The literature on the subject is a little annoying because of its tendency to see this as the entire deal. It may be true that you can induce autistic-like behaviour in a child just by how you treat it -- thankfully no one has tried this but they assume they can because of their afore-mentioned successes with monkeys -- but that doesn't change the fact that there are children out there who have actual autism. It certainly doesn't mean their parents don't play with them, and it does seem to have a large genetic component. And they're very sexist -- everything is mother this, mother that, and I read a formal interview where one of them was asked about this and he implied that when a father looks after a baby the father has a different emotional gender from his physical one. Attachment theory has been used as another stick to beat women around the head with, by people who think they should stay home and gurgle at their babies instead of going out to work. It's not just unfair on the mothers, it's unfair on fathers and men in general too. My brother is certainly part of his small children's emotional framework, and when my dad (who is a softy) spends ages pulling faces at his little grand-daughter and bouncing her on his knee I'm sure that's helping her brain to develop.

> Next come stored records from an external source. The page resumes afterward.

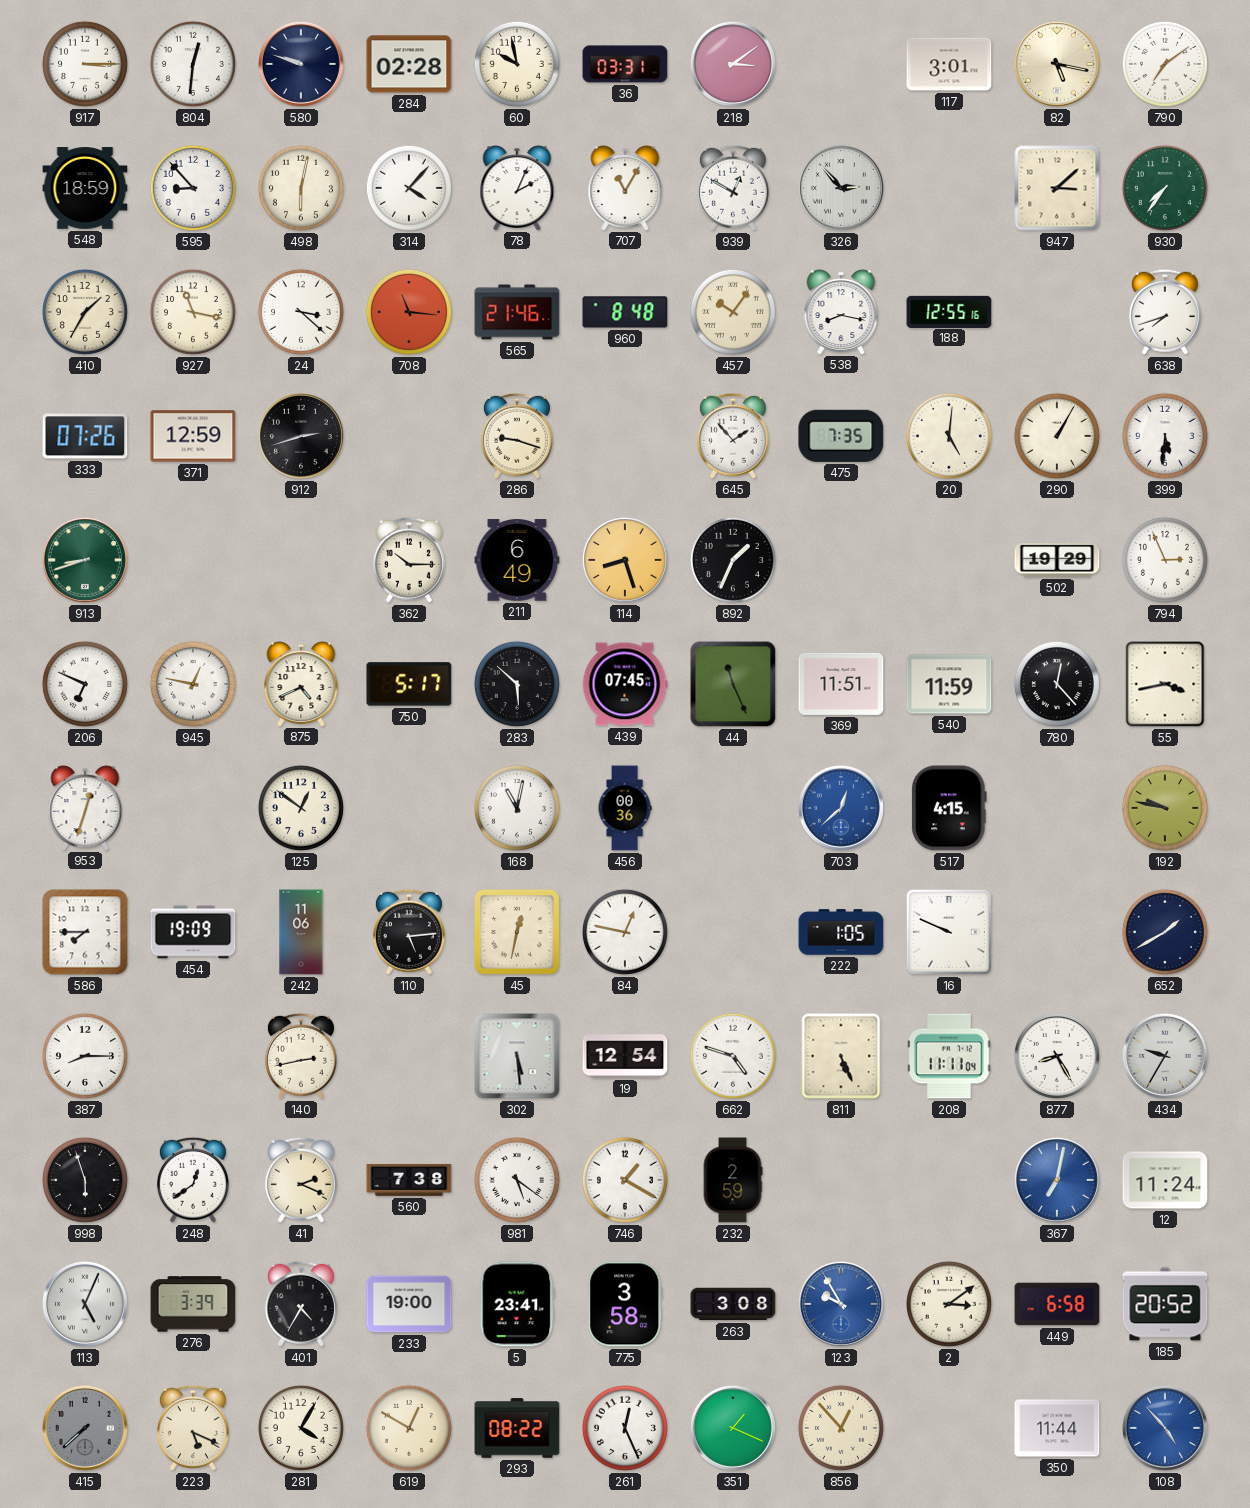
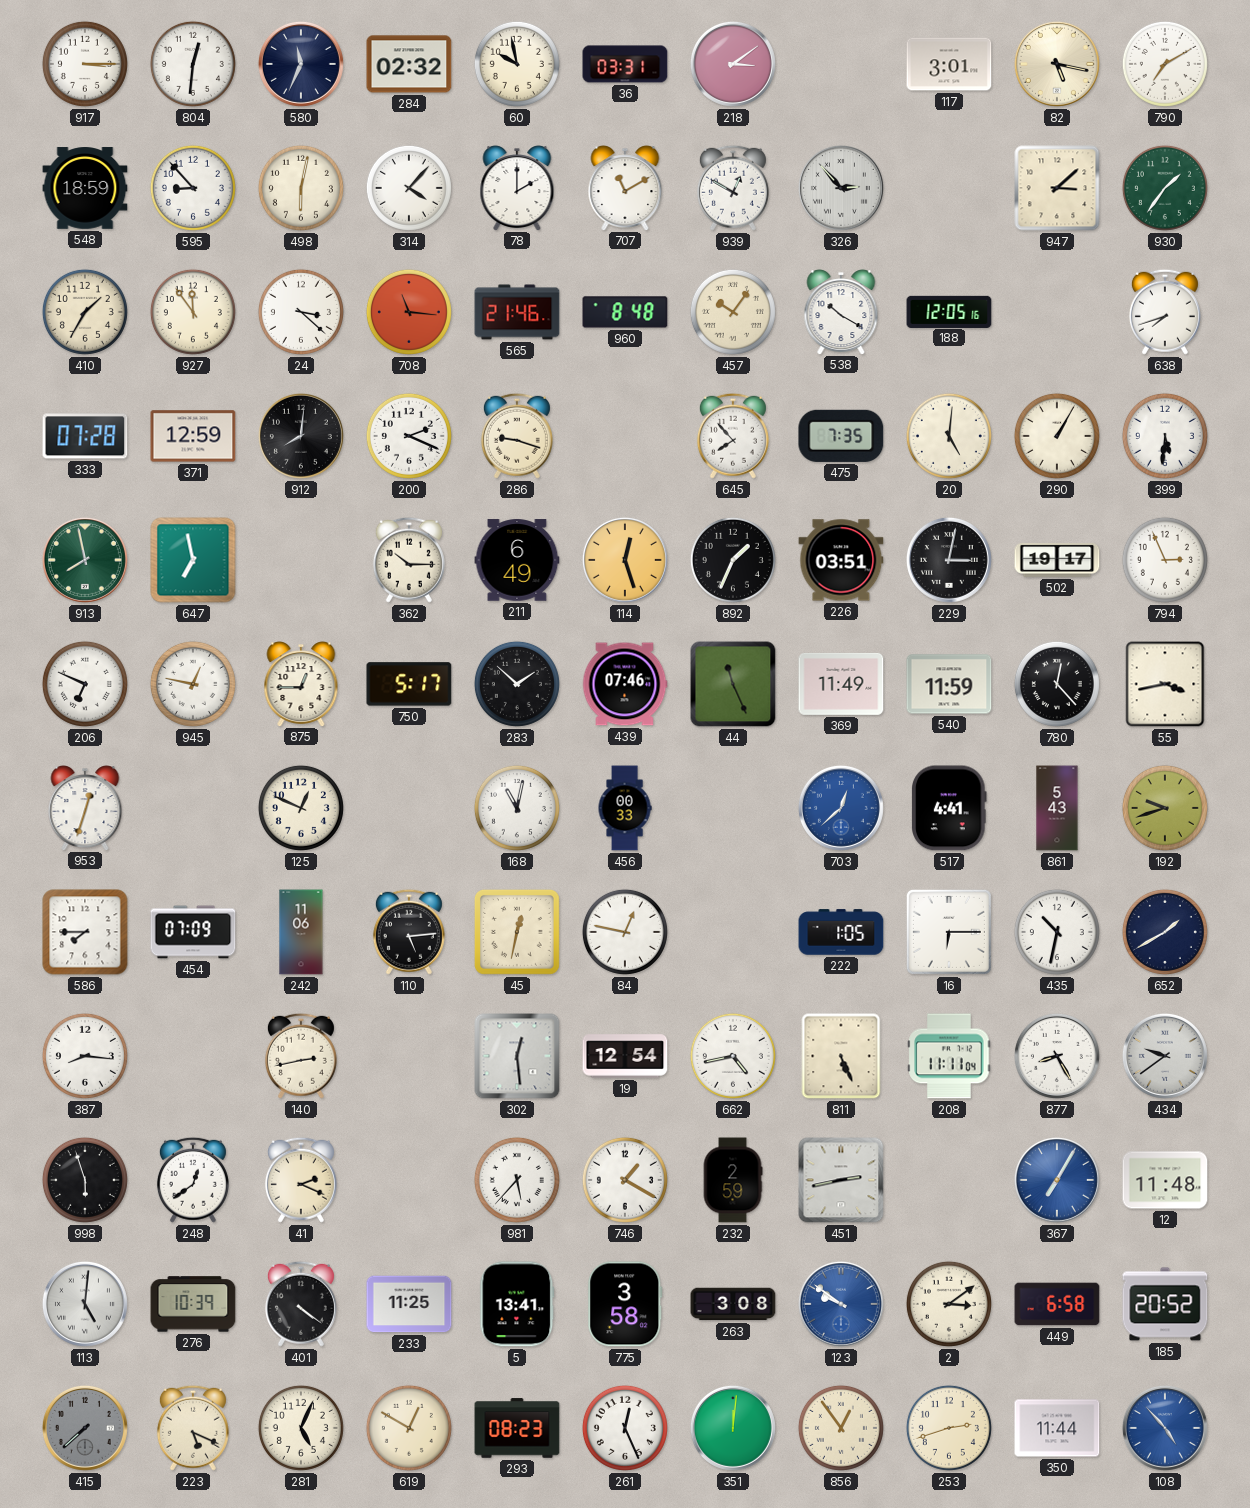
580: 9:48 -> 11:34
284: 02:28 -> 02:32
790: 7:09 -> 7:10
78: 2:04 -> 2:00
707: 11:05 -> 11:10
930: 7:36 -> 1:36
927: 11:17 -> 11:54
538: 8:17 -> 10:20
188: 12:55 -> 12:05
333: 07:26 -> 07:28
912: 2:42 -> 8:01
200: none -> 2:19
645: 1:53 -> 7:53
913: 8:42 -> 7:58
647: none -> 6:58
114: 8:27 -> 12:27
226: none -> 03:51
229: none -> 3:02
502: 19:29 -> 19:17
875: 4:41 -> 12:45
283: 5:52 -> 1:52
439: 07:45 -> 07:46
369: 11:51 -> 11:49
125: 12:51 -> 12:49
456: 00:36 -> 00:33
517: 4:15 -> 4:41
861: none -> 5:43
192: 9:47 -> 9:42
454: 19:09 -> 07:09
16: 9:49 -> 6:15
435: none -> 10:32
387: 8:15 -> 8:16
302: 5:29 -> 12:29
662: 4:48 -> 4:43
434: 9:35 -> 9:39
560: 7:38 -> none
981: 5:21 -> 5:37
451: none -> 2:43
367: 7:02 -> 7:05
12: 11:24 -> 11:48
113: 5:04 -> 5:01
276: 3:39 -> 10:39
401: 4:35 -> 4:21
233: 19:00 -> 11:25
5: 23:41 -> 13:41
123: 9:55 -> 9:51
281: 4:05 -> 5:04
293: 08:22 -> 08:23
351: 1:19 -> 12:01
856: 12:53 -> 12:54
253: none -> 2:42
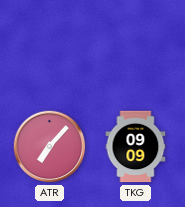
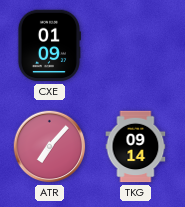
CXE: none -> 01:09
TKG: 09:09 -> 09:14
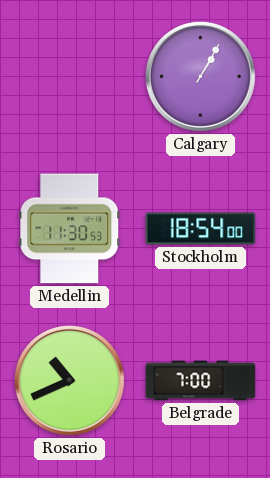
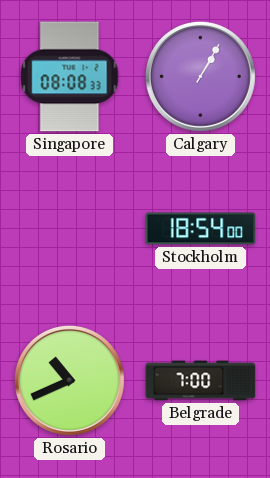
Singapore: none -> 08:08
Medellin: 11:30 -> none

While I'm on depressing subjects I recently read a thing (as part of a book review in the Literary Review) which said that the Japanese were already gearing up to surrender before the atomic bombs were dropped on Hiroshima and Nagasaki. It said that this was partly because the terrible conventional bombing campaigns were having a massive effect, but also because the Red Army was invading Manchuria, and the Japanese knew they couldn't face the military power of enormous Russia. It said that the Americans knew this and that the point of dropping the bombs was not to force a surrender which was already on its way, but to hasten the surrender to limit the inevitable land gains which the Soviets were about to make in the Far East. In this reading the "shorten the war by five years and save innumerable lives" justification was knowing bullshit and the real reason was about the post-war political map. Ouch ouch ouch. Part of me wants to follow this up and see what the evidence is for and against, while part of me dreads doing that.

1 comment:

  1. That's rather a traumatic subject to be allocated. I'm no expert, but from observation I think you can tell from a very early age (say 18 months) the children who haven't had a lot of positive interaction; and you wonder how on earth they're going to catch up when they get into a school environment after another 3 years.